Aim of the exercise: Return all the data verbatim but without images.

Extracted records:

§

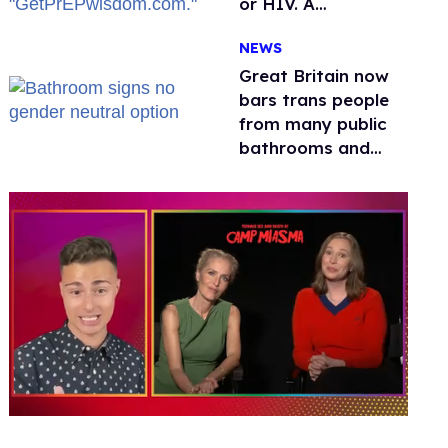
or HIV. A
conservative
NEWS
watchdog group is
still mad
Great Britain now
bars trans people
from many public
bathrooms and
changing rooms
0
seconds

§

Response below:
or HIV. A
conservative
NEWS
watchdog group is
still mad
Great Britain now
bars trans people
from many public
bathrooms and
changing rooms
0
seconds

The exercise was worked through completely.